La guerre remet les pendules à l’heure, et les compteurs à zéro, elle défait profondément l’humain de ses vanités : en menaçant sa validité, celle du corps aussi bien que de l’esprit, en le privant de ses fanfreluches, de son identité, de son nom, et de ce qu’il croit être sa petite personne, en lui inculquant qu’il pourrait perdre sa vie terrestre à chaque moment, elle lui rappelle la nécessité du non-attachement à cette dernière, et que l’unique lien tangible d’une âme est celui qui le joint à une humanité plus grande que lui, et pour le bien de tous ceux qui souffrent. En l’obligeant à se concevoir comme pas plus qu’un maillon de la chaîne qui amarre l’humain à la vie véritable, et à tous les grands principes qui font son plus grand honneur, elle brise en lui tout l’ego existentiel qui le pousse à se concevoir comme une entité séparée, lui inculquant que les limites de sa petite personne ne sont pas un horizon indépassable mais un marchepied vers cette totalité infinie et universelle à laquelle chacun de nous appartient et qui mérite qu’on se mette à son service. En menant la guerre selon ces grandes lois, en effet, on devient un être de service : on sert Dieu, on sert l’Univers, on sert ce qu’il y a de plus sacré en l’homme, on lui apprend à se penser en tant qu’espèce.

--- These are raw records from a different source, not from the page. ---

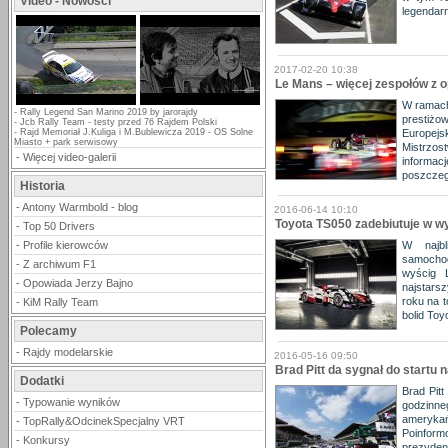
Video - Nowości
legendar
2017-02-20 10:38
Le Mans – więcej zespołów z 
W ramach 
-
Rally Legend San Marino 2019 by jarorajdy
prestiż
-
Jcb Rally Team - testy przed 76 Rajdem Polski
-
Rajd Memoriał J.Kuliga i M.Bublewicza 2019 - OS Solne
Europejs
Miasto + park serwisowy
Mistrzos
-
Więcej video-galerii
informac
poszczeg
Historia
-
Antony Warmbold - blog
2016-06-14 10:10
Toyota TS050 zadebiutuje w w
-
Top 50 Drivers
-
Profile kierowców
W najb
samochod
-
Z archiwum F1
wyścig 
-
Opowiada Jerzy Bajno
najstars
roku na t
-
KiM Rally Team
bolid Toy
Polecamy
-
Rajdy modelarskie
2016-05-16 09:50
Brad Pitt da sygnał do startu
Dodatki
Brad Pit
-
Typowanie wyników
godzinne
amerykań
-
TopRally&OdcinekSpecjalny VRT
Poinform
-
Konkursy
prezydent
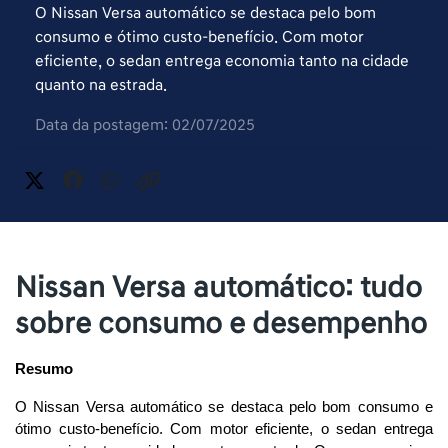
O Nissan Versa automático se destaca pelo bom
consumo e ótimo custo-benefício. Com motor
eficiente, o sedan entrega economia tanto na cidade
quanto na estrada.
Data da postagem: 02/07/2025
Nissan Versa automático: tudo
sobre consumo e desempenho
Resumo
O Nissan Versa automático se destaca pelo bom consumo e 
ótimo custo-benefício. Com motor eficiente, o sedan entrega 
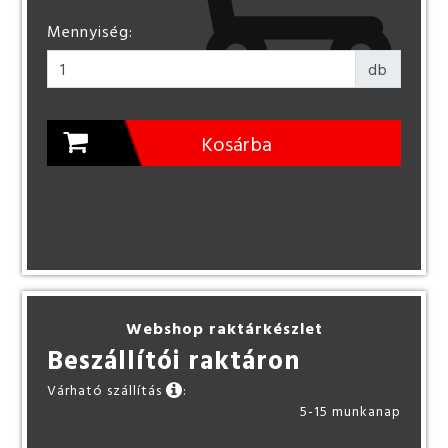
Mennyiség:
db
Kosárba
Webshop raktárkészlet
Beszállítói raktáron
Várható szállítás
:
5-15 munkanap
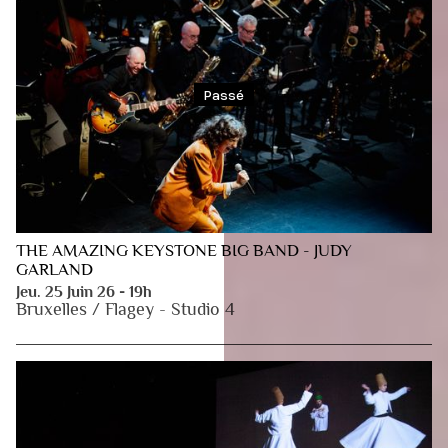
Passé
THE AMAZING KEYSTONE BIG BAND - JUDY
GARLAND
Jeu. 25 Juin 26 - 19h
Bruxelles / Flagey - Studio 4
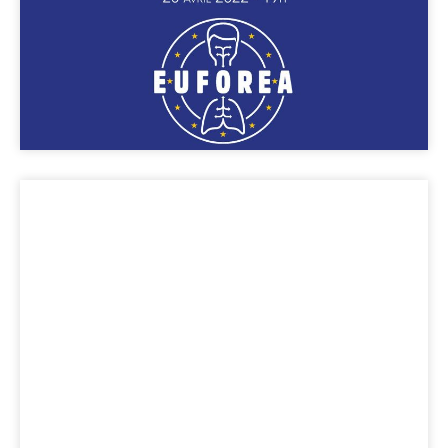
Plus d'infos
Dîner-conférence du
Prof. Michel Mayor,
Prix Nobel de
Physique 2019.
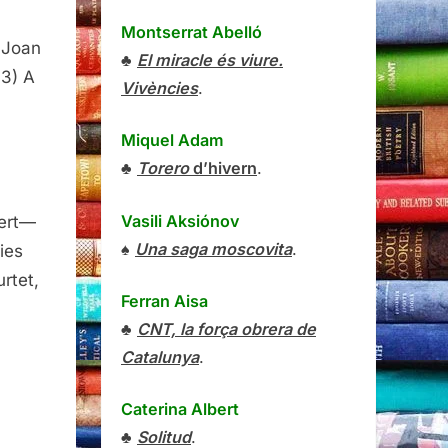
Montserrat Abelló
 Joan
a–
♣
El miracle és viure.
83) A
Vivències
.
Miquel Adam
es
♣
Torero
d’hivern
.
Vasili Aksiónov
cert—
♠
Una saga moscovita
.
ies
rtet,
Ferran Aisa
♣
CNT, la força obrera de
Catalunya
.
Caterina Albert
♣
Solitud
.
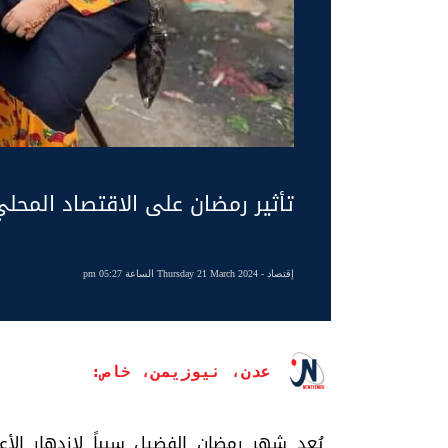
تأثير رمضان على الاقتصاد المحل
إقتصاد
- Thursday 21 March 2024 الساعة 05:27 pm
عدن، نيوزيمن، خاص:
يُعد شهر رمضان الفضيل سبباً لازدهار الأ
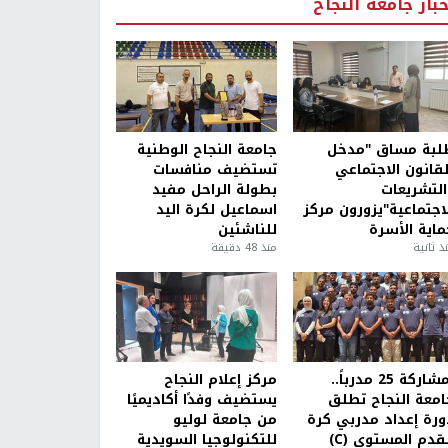
خبار جامعة النجاح
لبة مساق "مدخل
جامعة النجاح الوطنية
لقانون الاجتماعي
تستضيف منافسات
التشريعات
بطولة الراحل مفيد
لاجتماعية"يزورون مركز
اسماعيل لكرة اليد
ماية الأسرة
للناشئين
ذ ثانية
منذ 48 دقيقة
بمشاركة 25 مدرباً..
مركز إعلام النجاح
امعة النجاح تطلق
يستضيف وفدًا أكاديميًا
ورة إعداد مدربي كرة
من جامعة لوليو
قدم المستوى (C)
للتكنولوجيا السويدية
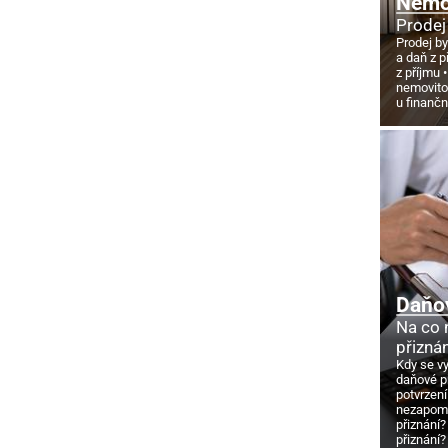
Nemov
Prodej
Prodej by
a daň z p
z příjmu
nemovito
u finanč
Daňo
Na co
přizná
Kdy se v
daňové p
potvrzení
nezapome
přiznání?
přiznání?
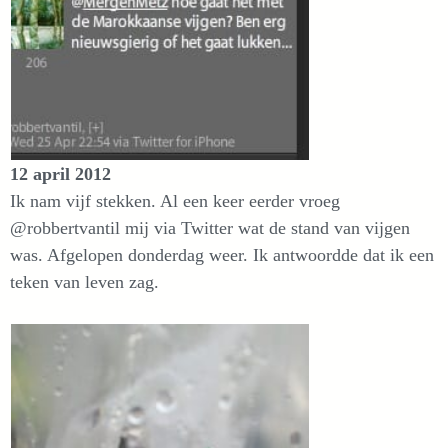
12 april 2012
Ik nam vijf stekken. Al een keer eerder vroeg
@robbertvantil mij via Twitter wat de stand van vijgen
was. Afgelopen donderdag weer. Ik antwoordde dat ik een
teken van leven zag.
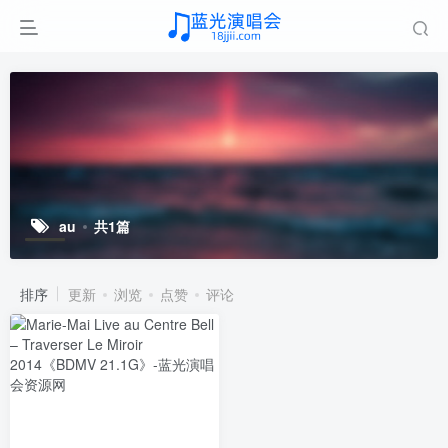
au
共1篇
排序
更新
浏览
点赞
评论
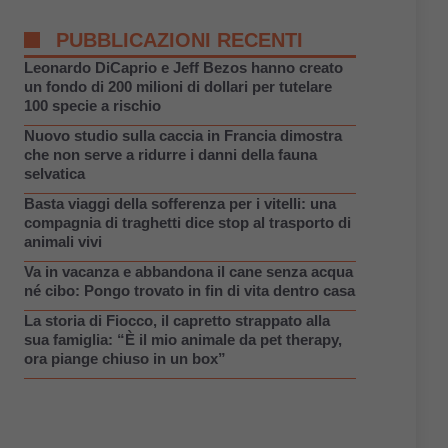
PUBBLICAZIONI RECENTI
Leonardo DiCaprio e Jeff Bezos hanno creato
un fondo di 200 milioni di dollari per tutelare
100 specie a rischio
Nuovo studio sulla caccia in Francia dimostra
che non serve a ridurre i danni della fauna
selvatica
Basta viaggi della sofferenza per i vitelli: una
compagnia di traghetti dice stop al trasporto di
animali vivi
Va in vacanza e abbandona il cane senza acqua
né cibo: Pongo trovato in fin di vita dentro casa
La storia di Fiocco, il capretto strappato alla
sua famiglia: “È il mio animale da pet therapy,
ora piange chiuso in un box”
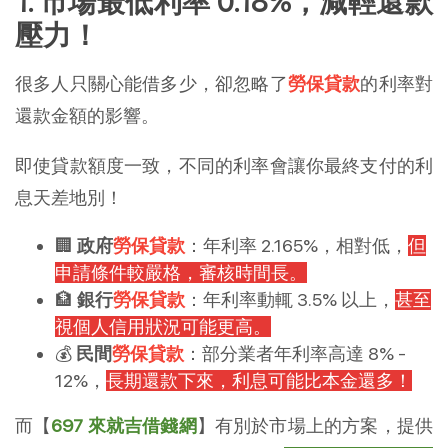
1. 市場最低利率 0.18%，減輕還款
壓力！
很多人只關心能借多少，卻忽略了
勞保貸款
的利率對
還款金額的影響。
即使貸款額度一致，不同的利率會讓你最終支付的利
息天差地別！
🏢
政府
勞保貸款
：年利率 2.165%，相對低，
但
申請條件較嚴格，審核時間長。
🏦
銀行
勞保貸款
：年利率動輒 3.5% 以上，
甚至
視個人信用狀況可能更高。
💰
民間
勞保貸款
：部分業者年利率高達 8% -
12%，
長期還款下來，利息可能比本金還多！
而【
697 來就吉借錢網
】有別於市場上的方案，提供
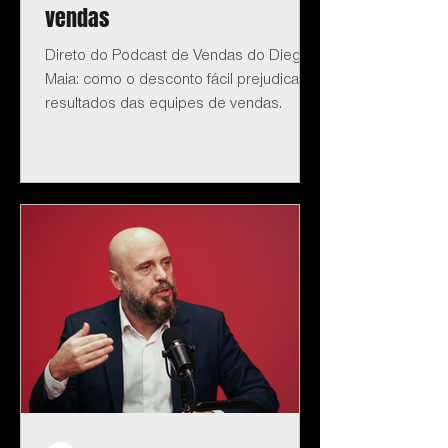
vendas
Direto do Podcast de Vendas do Diego
Maia: como o desconto fácil prejudica os
resultados das equipes de vendas.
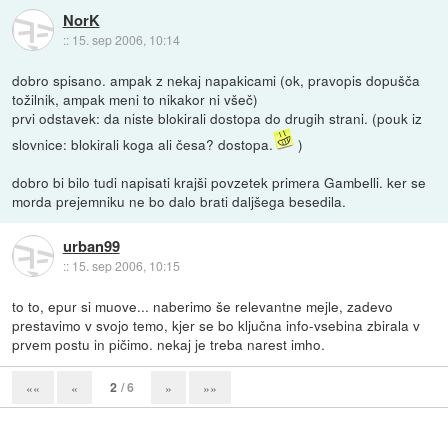
NorK
::
15. sep 2006, 10:14
dobro spisano. ampak z nekaj napakicami (ok, pravopis dopušča
tožilnik, ampak meni to nikakor ni všeč)
prvi odstavek: da niste blokirali dostopa do drugih strani. (pouk iz
slovnice: blokirali koga ali česa? dostopa.
)
dobro bi bilo tudi napisati krajši povzetek primera Gambelli. ker se
morda prejemniku ne bo dalo brati daljšega besedila.
urban99
::
15. sep 2006, 10:15
to to, epur si muove... naberimo še relevantne mejle, zadevo
prestavimo v svojo temo, kjer se bo ključna info-vsebina zbirala v
prvem postu in pičimo. nekaj je treba narest imho.
2
/ 6
««
«
»
»»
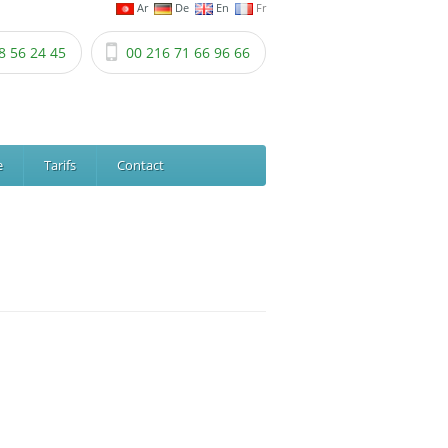
Ar
De
En
Fr
8 56 24 45
00 216 71 66 96 66
e
Tarifs
Contact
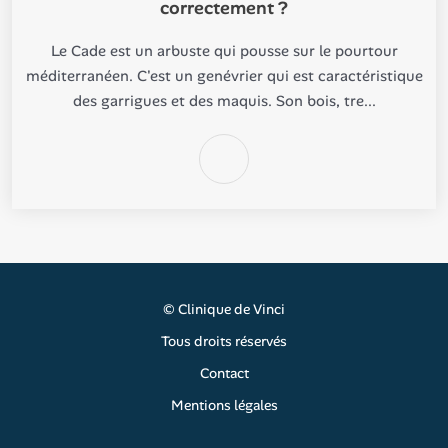
correctement ?
Le Cade est un arbuste qui pousse sur le pourtour
méditerranéen. C'est un genévrier qui est caractéristique
des garrigues et des maquis. Son bois, tre...
©
Clinique de Vinci
Tous droits réservés
Contact
Mentions légales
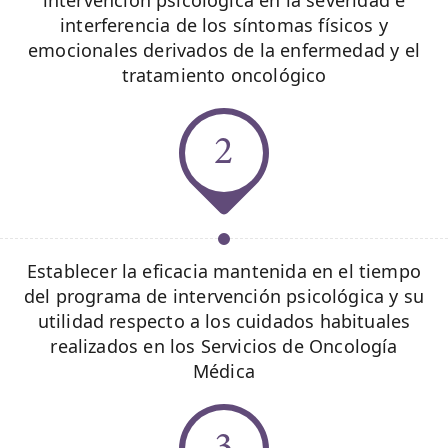
intervención psicológica en la severidad e
interferencia de los síntomas físicos y
emocionales derivados de la enfermedad y el
tratamiento oncológico
2
Establecer la eficacia mantenida en el tiempo
del programa de intervención psicológica y su
utilidad respecto a los cuidados habituales
realizados en los Servicios de Oncología
Médica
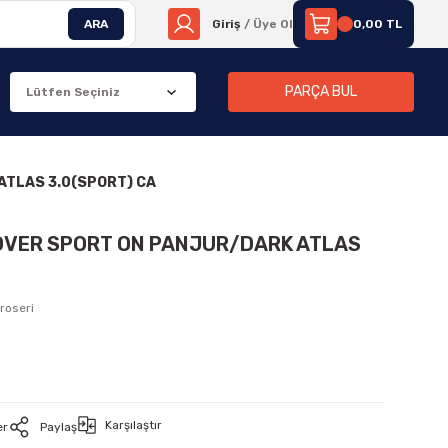
ARA
Giriş
/ Üye Ol
0,00 TL
PARÇA BUL
ATLAS 3.0(SPORT) CA
ROVER SPORT ON PANJUR/DARK ATLAS
roseri
Karşılaştır
er
Paylaş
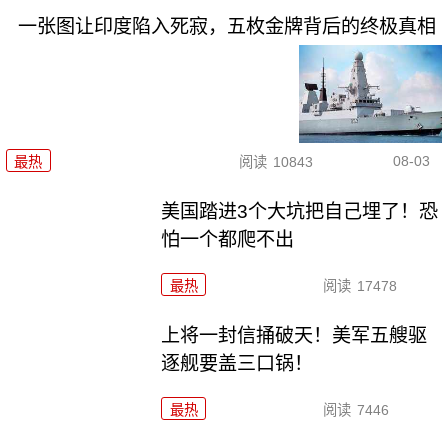
一张图让印度陷入死寂，五枚金牌背后的终极真相
08-03
最热
阅读
10843
美国踏进3个大坑把自己埋了！恐
怕一个都爬不出
最热
阅读
17478
上将一封信捅破天！美军五艘驱
逐舰要盖三口锅！
最热
阅读
7446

La guerre, ainsi vécue et quand elle est faite pour le bien, est quasiment un principe bouddhiste, et c’est pour cela d’ailleurs que peu de gens qui la font en sont véritablement dignes. Quand elle n’est pas le simple plaisir inconscient de nuire et de défouler ses bas instincts sur les vulnérabilités des autres, de tuer pour une médaille, d’exercer une toute-puissance, de se battre pour des territorialités archaïques qui ne vont pas plus loin que cela, mais qu’elle est au contraire faite avec cette humilité et cette froide conscience du devoir qui implique la connaissance de tout ce qu’elle est, elle rapproche ceux qui la font de ce modèle ultime d’accomplissement humain et spirituel qu’est le Christ, le Christ en tant qu’énergie.

Sa disparition relative dans nos contrées occidentales, dont on peut évidemment se féliciter, a eu des effets pervers, car le sacrifice de soi et le service à l’humanité n’ont pas forcément trouvé, depuis, et pour la plupart des gens, de substituts réellement valables. C’est ce qui, présentement, manque le plus à nos sociétés. Et on peut bien sûr déplorer que seule la guerre lui ait vraiment permis jusque là de recouvrer la mémoire de ce devoir intime qui est celui de tout être humain. On peut espérer que l’Homme apprenne un jour à transmuter cette énergie du sacrifice pour la faire vivre d’une autre manière.
Car c’est la seule porte de sortie possible à la matière et au cycle des réincarnations : le sacrifice.

La guerre, si dévastatrice, si indéniablement abominable, a en effet peut-être eu cette vertu : créer un sens collectif et humain chez des individus qui ne se pensaient qu’en villages et en tribus. Si l’on enlève le fait que malheureusement, les hommes se battent souvent pour des armateurs et des gouvernants stupides, pour des causes indignes, pour des erreurs stratégiques et de bas intérêts, pour des patries factices, des frontières érigées en dogmes, c’est ce qu’est et doit être la guerre. Une force qui ne s’effectue pas contre d’autres hommes, mais pour la totalité d’entre eux.